Citing Centrality of 'Robust and Discordant Expressions' to University Life, OCR Dismisses Complaint of Anti-Semitism Against Berkeley
August 30, 2013
Last week, the Department of Education’s Office for Civil Rights (OCR) dismissed a complaint (PDF) by Jewish students against the University of California, Berkeley. The complaint had alleged that anti-Israel protests on Berkeley’s campus created a hostile environment for Jewish students.
Explaining its decision to dismiss the complaint, OCR wrote:
In the university environment, exposure to such robust and discordant expressions, even when personally offensive and hurtful, is a circumstance that a reasonable student in higher education may experience. In this context, the events that the complainants described do not constitute actionable harassment.
It is stunning to hear OCR speak in such reverent terms about the importance of free speech on campus in light of the fact that, since 2003, OCR’s communications with universities on the subject of harassment have barely mentioned free speech at all. For example, on June 15, 2012, OCR sent Yale University a resolution letter (PDF) related to a complaint filed against Yale for, among other things, an October 2010 incident in which members of a Yale fraternity engaged in “misogynistic chanting.” In that letter, OCR wrote approvingly of the various actions Yale had taken to “address” the fraternity’s conduct, including suspending the fraternity for five years and penalizing individuals with written reprimands. Not once in its letter did OCR consider whether the fraternity pledges’ chants might have been protected speech rather than actionable harassment.

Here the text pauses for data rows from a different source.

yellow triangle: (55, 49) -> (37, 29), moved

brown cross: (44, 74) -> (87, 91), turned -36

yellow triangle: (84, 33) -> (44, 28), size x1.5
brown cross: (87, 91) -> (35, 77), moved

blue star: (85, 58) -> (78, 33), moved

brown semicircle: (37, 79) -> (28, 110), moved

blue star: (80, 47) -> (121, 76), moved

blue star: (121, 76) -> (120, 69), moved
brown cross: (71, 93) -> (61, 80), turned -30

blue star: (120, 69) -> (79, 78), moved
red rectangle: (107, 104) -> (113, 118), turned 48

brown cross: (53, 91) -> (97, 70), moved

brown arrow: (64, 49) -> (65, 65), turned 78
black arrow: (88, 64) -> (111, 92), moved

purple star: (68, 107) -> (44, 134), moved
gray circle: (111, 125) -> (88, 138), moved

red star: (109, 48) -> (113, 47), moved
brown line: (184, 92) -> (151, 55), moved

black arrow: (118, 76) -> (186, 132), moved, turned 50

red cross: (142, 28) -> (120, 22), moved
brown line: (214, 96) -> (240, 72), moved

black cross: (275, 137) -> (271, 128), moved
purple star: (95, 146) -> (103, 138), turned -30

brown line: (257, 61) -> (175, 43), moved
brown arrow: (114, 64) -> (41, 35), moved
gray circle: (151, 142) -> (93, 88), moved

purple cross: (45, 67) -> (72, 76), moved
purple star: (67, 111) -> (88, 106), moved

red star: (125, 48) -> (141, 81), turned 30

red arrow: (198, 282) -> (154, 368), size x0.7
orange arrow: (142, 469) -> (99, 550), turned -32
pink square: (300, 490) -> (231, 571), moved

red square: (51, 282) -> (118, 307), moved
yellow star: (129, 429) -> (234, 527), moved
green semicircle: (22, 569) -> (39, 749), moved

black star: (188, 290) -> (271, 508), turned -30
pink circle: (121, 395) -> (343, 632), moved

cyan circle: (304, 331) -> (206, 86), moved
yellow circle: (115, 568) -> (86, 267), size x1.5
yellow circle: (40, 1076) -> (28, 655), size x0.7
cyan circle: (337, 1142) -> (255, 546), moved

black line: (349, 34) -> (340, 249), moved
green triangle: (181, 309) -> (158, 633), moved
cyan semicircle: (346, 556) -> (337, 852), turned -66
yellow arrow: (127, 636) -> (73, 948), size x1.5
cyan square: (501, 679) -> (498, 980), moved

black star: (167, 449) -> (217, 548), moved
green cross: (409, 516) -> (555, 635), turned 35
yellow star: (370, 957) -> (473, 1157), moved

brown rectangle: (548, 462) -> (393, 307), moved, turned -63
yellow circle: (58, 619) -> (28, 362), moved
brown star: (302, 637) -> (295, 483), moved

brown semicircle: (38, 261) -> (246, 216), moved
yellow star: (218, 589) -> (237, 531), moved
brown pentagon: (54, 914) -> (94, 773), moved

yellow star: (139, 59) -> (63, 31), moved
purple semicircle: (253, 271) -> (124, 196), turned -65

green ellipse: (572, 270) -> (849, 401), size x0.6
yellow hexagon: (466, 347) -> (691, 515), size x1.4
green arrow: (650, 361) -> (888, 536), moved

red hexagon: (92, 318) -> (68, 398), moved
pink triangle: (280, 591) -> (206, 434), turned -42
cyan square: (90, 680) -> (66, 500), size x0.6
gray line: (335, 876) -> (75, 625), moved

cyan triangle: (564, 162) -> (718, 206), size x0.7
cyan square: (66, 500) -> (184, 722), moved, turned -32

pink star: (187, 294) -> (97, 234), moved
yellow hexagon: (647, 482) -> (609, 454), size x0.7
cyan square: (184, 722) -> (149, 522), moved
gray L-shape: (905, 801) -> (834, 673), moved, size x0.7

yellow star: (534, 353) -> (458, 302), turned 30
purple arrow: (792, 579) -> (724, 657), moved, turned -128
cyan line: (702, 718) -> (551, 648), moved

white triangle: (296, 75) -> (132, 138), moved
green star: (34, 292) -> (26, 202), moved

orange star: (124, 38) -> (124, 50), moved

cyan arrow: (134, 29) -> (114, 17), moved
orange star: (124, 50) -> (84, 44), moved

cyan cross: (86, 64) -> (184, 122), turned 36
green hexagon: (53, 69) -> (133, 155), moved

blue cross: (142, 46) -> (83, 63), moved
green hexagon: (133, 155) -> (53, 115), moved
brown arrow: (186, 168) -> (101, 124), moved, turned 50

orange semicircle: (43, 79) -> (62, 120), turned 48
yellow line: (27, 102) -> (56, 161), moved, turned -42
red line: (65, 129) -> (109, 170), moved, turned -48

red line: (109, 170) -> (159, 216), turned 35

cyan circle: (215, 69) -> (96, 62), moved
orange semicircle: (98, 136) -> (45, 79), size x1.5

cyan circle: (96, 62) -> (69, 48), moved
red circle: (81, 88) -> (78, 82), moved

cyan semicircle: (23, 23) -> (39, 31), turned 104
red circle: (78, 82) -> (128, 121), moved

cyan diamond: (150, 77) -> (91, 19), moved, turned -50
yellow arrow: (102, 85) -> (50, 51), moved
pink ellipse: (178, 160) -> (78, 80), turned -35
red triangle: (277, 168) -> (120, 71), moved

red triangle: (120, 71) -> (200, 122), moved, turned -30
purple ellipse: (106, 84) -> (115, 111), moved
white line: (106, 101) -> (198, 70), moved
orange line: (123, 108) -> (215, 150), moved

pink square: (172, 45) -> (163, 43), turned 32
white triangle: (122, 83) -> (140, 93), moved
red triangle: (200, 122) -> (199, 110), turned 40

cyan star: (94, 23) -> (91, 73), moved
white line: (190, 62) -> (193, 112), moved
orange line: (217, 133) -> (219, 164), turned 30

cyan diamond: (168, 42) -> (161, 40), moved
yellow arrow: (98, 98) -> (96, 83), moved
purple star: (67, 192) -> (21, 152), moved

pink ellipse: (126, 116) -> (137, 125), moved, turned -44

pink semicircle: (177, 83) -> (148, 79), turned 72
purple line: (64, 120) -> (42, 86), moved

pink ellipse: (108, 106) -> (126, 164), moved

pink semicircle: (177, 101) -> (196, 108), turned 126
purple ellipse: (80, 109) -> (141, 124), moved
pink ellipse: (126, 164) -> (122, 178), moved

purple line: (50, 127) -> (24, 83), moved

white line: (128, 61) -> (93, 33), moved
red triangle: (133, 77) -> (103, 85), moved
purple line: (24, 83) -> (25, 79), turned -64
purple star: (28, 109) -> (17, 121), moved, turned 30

Then, of course, there’s the May 9, 2013, settlement with the University of Montana—the federal “blueprint”—in which OCR offered a dramatically expanded definition of sexual harassment without once mentioning free speech.
We hope that this new language from OCR about the importance of “robust and discordant expressions,” even when “personally offensive and hurtful,” represents a new direction for the agency’s guidance to universities on complying with its regulations while upholding students’ constitutional rights. While it would have been nice to see this language in earlier communications regarding harassment on campus, it’s better late than never.